## WORK ORDER:
Return the data exactly, but only from the line containing "Answer in <instances>...</instances>. Segment every" through its last line.

## STORED DATA:

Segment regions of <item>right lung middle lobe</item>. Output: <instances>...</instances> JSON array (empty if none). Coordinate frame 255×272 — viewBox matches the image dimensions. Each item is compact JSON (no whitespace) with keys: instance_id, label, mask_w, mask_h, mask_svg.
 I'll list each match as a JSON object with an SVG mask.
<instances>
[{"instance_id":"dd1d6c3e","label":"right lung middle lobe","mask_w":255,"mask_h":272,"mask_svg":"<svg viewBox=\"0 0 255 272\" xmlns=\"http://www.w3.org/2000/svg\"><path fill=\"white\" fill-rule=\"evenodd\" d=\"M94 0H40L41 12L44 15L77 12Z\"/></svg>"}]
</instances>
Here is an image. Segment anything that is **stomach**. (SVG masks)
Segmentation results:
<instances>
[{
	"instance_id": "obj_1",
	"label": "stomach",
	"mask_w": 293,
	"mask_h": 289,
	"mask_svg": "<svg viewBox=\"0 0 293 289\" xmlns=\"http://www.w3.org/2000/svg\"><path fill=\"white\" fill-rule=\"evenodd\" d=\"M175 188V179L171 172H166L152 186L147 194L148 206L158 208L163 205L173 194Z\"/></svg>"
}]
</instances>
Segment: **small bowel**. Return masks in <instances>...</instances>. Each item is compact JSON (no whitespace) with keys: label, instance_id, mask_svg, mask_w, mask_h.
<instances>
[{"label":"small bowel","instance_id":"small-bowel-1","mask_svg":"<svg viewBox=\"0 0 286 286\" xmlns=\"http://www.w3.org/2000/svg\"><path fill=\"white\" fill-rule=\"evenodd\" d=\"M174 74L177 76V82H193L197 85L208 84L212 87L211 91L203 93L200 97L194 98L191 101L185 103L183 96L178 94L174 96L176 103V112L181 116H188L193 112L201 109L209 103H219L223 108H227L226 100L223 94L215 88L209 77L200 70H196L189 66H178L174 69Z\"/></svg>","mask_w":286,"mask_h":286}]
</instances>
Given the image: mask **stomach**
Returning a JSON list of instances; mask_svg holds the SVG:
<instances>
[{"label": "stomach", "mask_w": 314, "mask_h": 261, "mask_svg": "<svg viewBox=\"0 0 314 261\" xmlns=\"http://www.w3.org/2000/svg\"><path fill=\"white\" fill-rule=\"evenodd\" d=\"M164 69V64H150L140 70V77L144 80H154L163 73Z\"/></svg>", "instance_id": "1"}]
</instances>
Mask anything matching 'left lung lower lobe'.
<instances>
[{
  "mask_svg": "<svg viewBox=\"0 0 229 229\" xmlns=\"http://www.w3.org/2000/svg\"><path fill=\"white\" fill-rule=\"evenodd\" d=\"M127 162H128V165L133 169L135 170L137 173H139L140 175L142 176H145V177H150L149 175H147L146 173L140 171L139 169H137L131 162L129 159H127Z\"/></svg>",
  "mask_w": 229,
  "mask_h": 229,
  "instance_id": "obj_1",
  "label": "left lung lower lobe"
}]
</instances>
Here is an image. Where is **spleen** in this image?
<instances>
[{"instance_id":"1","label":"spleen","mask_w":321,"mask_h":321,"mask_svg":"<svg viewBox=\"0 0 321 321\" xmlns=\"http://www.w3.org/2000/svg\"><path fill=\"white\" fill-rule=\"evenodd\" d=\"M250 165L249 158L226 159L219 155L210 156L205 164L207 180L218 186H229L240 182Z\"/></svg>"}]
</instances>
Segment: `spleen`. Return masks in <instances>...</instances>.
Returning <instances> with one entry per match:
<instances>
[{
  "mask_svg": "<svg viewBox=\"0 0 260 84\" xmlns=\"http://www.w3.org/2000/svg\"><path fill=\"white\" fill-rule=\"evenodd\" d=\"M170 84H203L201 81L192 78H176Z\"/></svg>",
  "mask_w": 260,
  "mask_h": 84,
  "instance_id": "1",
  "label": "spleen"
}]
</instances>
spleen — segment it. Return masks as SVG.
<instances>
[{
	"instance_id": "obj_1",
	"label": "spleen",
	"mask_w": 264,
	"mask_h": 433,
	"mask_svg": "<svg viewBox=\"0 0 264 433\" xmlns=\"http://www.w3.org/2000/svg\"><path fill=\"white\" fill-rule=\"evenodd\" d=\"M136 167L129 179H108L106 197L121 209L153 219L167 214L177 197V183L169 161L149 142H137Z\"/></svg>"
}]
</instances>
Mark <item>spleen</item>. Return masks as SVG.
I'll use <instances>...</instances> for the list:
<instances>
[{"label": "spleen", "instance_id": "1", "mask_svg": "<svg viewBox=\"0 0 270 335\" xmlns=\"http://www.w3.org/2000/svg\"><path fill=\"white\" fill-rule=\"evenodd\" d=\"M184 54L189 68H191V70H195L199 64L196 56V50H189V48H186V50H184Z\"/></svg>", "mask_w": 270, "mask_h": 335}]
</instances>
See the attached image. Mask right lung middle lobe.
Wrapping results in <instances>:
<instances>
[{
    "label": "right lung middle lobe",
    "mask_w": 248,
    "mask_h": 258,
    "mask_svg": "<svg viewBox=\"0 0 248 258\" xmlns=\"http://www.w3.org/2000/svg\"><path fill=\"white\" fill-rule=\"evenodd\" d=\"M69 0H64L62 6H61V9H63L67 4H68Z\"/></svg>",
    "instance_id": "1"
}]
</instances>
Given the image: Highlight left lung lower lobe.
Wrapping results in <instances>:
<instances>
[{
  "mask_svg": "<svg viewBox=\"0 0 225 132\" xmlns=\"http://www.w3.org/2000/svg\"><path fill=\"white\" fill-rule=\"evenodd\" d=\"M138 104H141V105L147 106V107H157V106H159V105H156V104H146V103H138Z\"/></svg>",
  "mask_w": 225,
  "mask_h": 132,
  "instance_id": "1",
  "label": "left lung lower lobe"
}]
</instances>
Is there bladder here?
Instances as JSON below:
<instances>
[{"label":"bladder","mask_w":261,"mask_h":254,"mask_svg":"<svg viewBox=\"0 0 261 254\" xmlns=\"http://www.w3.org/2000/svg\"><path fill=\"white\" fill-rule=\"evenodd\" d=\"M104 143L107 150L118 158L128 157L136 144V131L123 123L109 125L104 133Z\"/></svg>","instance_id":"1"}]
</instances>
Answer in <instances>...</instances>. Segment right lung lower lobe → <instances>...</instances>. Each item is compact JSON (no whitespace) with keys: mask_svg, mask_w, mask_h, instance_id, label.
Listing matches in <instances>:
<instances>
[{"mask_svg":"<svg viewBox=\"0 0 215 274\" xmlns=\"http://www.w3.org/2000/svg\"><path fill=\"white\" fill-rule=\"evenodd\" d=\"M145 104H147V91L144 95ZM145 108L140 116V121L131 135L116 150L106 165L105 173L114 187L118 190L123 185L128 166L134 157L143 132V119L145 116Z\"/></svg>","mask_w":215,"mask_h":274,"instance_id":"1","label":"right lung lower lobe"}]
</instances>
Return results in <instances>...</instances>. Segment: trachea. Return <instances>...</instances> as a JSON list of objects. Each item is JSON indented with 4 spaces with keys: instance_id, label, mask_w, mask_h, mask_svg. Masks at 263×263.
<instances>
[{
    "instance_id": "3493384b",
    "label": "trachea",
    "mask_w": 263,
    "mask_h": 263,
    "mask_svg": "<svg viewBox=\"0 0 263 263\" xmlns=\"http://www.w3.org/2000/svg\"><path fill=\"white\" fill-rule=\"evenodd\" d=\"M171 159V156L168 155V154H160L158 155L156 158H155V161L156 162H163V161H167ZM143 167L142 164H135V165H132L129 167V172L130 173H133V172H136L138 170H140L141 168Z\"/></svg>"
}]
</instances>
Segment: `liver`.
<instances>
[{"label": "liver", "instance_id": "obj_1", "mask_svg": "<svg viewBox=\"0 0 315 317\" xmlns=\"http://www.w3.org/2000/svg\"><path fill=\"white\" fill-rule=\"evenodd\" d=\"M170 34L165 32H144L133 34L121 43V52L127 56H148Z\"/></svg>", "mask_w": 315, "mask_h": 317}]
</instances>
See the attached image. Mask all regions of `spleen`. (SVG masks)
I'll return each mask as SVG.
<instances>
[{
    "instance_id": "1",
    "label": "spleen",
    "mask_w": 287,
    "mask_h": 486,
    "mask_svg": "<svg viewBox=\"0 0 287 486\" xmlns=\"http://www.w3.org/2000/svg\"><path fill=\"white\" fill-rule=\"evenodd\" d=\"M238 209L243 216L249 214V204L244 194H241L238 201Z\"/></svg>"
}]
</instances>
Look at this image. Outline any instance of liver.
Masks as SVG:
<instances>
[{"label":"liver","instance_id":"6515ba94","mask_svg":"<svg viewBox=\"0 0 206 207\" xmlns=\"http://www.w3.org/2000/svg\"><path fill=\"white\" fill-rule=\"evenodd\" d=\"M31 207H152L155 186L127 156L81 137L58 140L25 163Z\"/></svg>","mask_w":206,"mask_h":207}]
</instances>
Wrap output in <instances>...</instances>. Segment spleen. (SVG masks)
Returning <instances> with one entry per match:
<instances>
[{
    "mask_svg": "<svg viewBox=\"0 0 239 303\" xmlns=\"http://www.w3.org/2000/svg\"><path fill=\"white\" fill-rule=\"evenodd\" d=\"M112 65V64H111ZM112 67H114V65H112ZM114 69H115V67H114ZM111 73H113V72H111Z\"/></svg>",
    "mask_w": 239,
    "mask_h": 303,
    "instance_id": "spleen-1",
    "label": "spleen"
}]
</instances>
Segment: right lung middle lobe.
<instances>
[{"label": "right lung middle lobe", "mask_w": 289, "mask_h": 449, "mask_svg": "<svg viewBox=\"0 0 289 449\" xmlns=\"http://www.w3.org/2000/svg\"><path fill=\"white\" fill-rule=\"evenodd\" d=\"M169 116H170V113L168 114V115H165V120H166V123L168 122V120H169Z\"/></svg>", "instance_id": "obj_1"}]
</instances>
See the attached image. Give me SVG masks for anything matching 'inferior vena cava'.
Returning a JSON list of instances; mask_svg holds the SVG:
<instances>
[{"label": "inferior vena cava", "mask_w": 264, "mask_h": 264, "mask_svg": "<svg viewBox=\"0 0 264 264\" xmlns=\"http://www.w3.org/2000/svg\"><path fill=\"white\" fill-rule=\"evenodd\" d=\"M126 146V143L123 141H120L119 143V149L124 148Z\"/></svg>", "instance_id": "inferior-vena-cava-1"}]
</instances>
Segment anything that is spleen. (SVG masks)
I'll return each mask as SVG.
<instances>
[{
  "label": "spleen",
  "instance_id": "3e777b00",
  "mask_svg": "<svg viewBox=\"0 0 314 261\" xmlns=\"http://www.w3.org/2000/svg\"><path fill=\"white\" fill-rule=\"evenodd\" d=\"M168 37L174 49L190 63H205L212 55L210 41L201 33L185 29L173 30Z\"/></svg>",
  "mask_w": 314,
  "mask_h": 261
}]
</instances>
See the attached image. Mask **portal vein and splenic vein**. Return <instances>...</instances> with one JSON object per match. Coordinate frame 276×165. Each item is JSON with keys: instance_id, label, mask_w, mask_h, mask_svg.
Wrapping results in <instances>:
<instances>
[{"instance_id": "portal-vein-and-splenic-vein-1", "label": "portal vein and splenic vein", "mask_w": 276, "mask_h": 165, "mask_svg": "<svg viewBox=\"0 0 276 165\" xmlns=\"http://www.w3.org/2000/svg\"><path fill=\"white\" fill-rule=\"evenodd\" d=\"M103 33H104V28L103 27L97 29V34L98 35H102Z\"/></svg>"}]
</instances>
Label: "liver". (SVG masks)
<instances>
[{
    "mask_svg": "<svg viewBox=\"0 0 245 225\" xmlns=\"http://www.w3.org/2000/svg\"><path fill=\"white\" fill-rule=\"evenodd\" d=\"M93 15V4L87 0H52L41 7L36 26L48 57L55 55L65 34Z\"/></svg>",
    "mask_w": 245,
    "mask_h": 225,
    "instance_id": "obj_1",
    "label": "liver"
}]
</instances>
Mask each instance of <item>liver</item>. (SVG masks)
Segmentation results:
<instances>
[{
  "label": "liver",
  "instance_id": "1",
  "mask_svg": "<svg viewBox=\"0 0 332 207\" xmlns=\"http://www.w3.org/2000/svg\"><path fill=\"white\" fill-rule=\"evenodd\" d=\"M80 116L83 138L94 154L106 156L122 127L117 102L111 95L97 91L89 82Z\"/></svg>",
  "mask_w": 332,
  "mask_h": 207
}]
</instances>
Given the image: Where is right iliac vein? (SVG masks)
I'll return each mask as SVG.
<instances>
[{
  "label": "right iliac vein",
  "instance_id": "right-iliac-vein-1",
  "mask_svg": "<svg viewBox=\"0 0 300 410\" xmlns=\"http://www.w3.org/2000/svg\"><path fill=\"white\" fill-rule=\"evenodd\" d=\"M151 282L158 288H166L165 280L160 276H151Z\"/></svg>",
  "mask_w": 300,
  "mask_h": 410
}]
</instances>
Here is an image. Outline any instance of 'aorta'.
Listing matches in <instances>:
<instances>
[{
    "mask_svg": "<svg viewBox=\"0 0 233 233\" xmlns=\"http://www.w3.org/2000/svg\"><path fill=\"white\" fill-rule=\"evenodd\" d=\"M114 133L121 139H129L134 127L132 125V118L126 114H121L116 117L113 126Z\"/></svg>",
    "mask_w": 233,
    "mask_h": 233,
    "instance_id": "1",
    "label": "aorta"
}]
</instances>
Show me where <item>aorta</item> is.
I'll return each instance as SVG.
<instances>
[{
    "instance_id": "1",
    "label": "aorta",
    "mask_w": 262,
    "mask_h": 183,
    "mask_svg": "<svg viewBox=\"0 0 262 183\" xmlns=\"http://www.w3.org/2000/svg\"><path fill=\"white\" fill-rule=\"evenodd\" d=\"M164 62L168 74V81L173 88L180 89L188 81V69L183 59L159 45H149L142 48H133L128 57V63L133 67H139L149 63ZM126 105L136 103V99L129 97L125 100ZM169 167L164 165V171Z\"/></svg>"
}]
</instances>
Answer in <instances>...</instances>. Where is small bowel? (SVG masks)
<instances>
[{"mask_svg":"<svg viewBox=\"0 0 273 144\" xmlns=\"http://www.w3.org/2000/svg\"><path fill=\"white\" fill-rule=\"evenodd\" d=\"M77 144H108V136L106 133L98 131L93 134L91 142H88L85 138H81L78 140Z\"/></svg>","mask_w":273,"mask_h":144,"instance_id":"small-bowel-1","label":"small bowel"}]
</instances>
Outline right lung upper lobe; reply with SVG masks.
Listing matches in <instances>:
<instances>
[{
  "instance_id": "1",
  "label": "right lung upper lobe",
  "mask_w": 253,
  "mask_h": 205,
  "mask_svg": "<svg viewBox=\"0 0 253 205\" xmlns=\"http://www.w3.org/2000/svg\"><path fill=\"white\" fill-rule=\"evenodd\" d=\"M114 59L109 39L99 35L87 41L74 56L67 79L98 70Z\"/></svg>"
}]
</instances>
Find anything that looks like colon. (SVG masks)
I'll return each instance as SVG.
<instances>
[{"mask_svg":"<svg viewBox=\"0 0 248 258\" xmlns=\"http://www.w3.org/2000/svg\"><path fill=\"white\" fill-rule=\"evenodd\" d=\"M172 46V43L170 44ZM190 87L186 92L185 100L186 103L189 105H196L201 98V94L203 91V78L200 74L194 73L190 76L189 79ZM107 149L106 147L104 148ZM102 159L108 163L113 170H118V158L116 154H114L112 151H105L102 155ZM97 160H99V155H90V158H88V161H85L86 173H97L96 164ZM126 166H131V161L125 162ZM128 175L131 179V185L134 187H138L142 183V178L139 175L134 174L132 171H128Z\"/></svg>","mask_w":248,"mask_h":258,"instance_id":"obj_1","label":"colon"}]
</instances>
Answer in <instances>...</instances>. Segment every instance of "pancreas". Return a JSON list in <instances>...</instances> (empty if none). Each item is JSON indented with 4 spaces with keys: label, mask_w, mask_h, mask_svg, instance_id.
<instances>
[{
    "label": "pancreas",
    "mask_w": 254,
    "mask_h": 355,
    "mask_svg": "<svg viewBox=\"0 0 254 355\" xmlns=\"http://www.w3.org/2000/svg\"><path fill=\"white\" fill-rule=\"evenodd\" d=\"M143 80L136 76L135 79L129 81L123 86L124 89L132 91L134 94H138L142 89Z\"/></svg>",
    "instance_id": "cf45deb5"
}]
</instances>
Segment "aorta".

## WRITTEN SOLUTION:
Answer in <instances>...</instances>. Segment every instance of "pancreas". Return a JSON list in <instances>...</instances> (empty if none). Each item is JSON indented with 4 spaces with keys: label, mask_w, mask_h, mask_svg, instance_id.
<instances>
[{
    "label": "pancreas",
    "mask_w": 254,
    "mask_h": 355,
    "mask_svg": "<svg viewBox=\"0 0 254 355\" xmlns=\"http://www.w3.org/2000/svg\"><path fill=\"white\" fill-rule=\"evenodd\" d=\"M143 80L136 76L135 79L129 81L123 86L124 89L132 91L134 94H138L142 89Z\"/></svg>",
    "instance_id": "cf45deb5"
}]
</instances>
Segment "aorta".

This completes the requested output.